Code Agents Architecture

The upcoming CodeAgent will work like classical ReAct agents but with a key difference: the LLM writes its actions as executable JavaScript/TypeScript code rather than structured JSON calls.

flowchart TB
    Task[User Task]
    Memory[agent.memory]
    Generate[Generate from agent.model]
    Execute[Execute JavaScript action - Tool calls are written as functions]
    Answer[Return the argument given to 'final_answer']

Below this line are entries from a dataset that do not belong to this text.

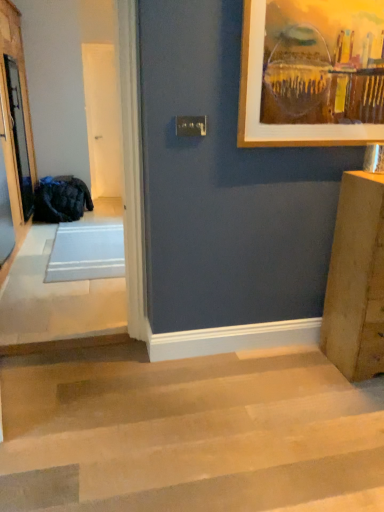 Question: Is dark blue fabric bag at left closer to camera compared to clear glass screen door at left, which is counted as the second screen door, starting from the back?

Choices:
 (A) no
 (B) yes

Answer: (A)

Question: Is dark blue fabric bag at left in contact with clear glass screen door at left, which is counted as the second screen door, starting from the back?

Choices:
 (A) yes
 (B) no

Answer: (B)

Question: Is dark blue fabric bag at left wider than clear glass screen door at left, the 1th screen door from the left?

Choices:
 (A) no
 (B) yes

Answer: (B)

Question: Can you confirm if dark blue fabric bag at left is taller than clear glass screen door at left, the 1th screen door from the left?

Choices:
 (A) no
 (B) yes

Answer: (A)

Question: Is dark blue fabric bag at left shorter than clear glass screen door at left, which is counted as the second screen door, starting from the back?

Choices:
 (A) no
 (B) yes

Answer: (B)

Question: From a real-world perspective, is dark blue fabric bag at left physically above clear glass screen door at left, which appears as the 1th screen door when viewed from the front?

Choices:
 (A) yes
 (B) no

Answer: (B)

Question: Does clear glass screen door at left, which is counted as the second screen door, starting from the back, have a greater width compared to white glossy door at center, the 2th screen door when ordered from front to back?

Choices:
 (A) yes
 (B) no

Answer: (A)

Question: From the image's perspective, would you say clear glass screen door at left, which is counted as the second screen door, starting from the back, is positioned over white glossy door at center, the 2th screen door when ordered from left to right?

    Task -->|Add task to agent.memory| Memory

    subgraph ReAct[ReAct loop]
        Memory -->|Memory as chat messages| Generate
        Generate -->|Parse output to extract code action| Execute
        Execute -->|No call to 'final_answer' tool => Store execution logs in memory and keep running| Memory
    end
    
    Execute -->|Call to 'final_answer' tool| Answer

    %% Styling
    classDef default fill:#d4b702,stroke:#8b7701,color:#ffffff
    classDef io fill:#4a5568,stroke:#2d3748,color:#ffffff
    
    class Task,Answer io

Actions are JavaScript/TypeScript code snippets. Tool calls are performed as function calls:

// Agent can execute multiple operations in one action
const searchResults = [];
const queries = ["Node.js performance", "TypeScript optimization", "JavaScript V8 engine"];

for (const query of queries) {
    console.log(`Searching for: ${query}`);
    const result = await webSearch(query);
    searchResults.push(result);
}

console.log("Combined search results:", searchResults);

Security Considerations

When working with agents that execute code, security is paramount. smolagents.js implements several safety measures:

  • Isolated Execution: Code runs in controlled Node.js VM contexts
  • Input Sanitization: All tool inputs undergo validation before execution
  • Execution Limits: Configurable timeouts and resource constraints
  • Future Enhancements: Planned Docker and WebAssembly sandboxing options

Installation

# Using npm
npm install smolagents.js

# Using yarn  
yarn add smolagents.js

# Using pnpm
pnpm add smolagents.js

Development Setup

# Clone the repository
git clone https://github.com/yusuf-eren/smolagents.js
cd smolagents.js

# Install dependencies
pnpm install

# Build the project
pnpm build

# Run tests
pnpm test

# Try examples
pnpm run example:basic

API Reference

Core Classes

  • ToolCallingAgent - Main agent class for tool-based workflows
  • OpenAIServerModel - OpenAI model integration
  • tool() - Helper function for creating custom tools

Configuration Options

interface ToolCallingAgentConfig {
  tools: Tool[];
  model: Model;
  maxSteps?: number;
  streamOutputs?: boolean;
  instructions?: string;
}

interface ToolInputDefinition {
  type: string;
  description: string;
  schema?: ZodSchema; // Optional Zod schema for validation
}

Contributing

We welcome contributions to smolagents.js! This project aims to bring the power of agentic workflows to the JavaScript ecosystem while maintaining the simplicity and effectiveness of the original Python implementation.

Current Focus Areas:

  • Expanding LLM provider support
  • Implementing additional built-in tools
  • Improving code execution security
  • Adding comprehensive documentation

License

MIT License - see LICENSE file for details.

Links

Acknowledgments

This TypeScript implementation is inspired by and builds upon the excellent work by the HuggingFace team on the original smolagents Python library. We aim to bring the same level of simplicity and power to the JavaScript ecosystem.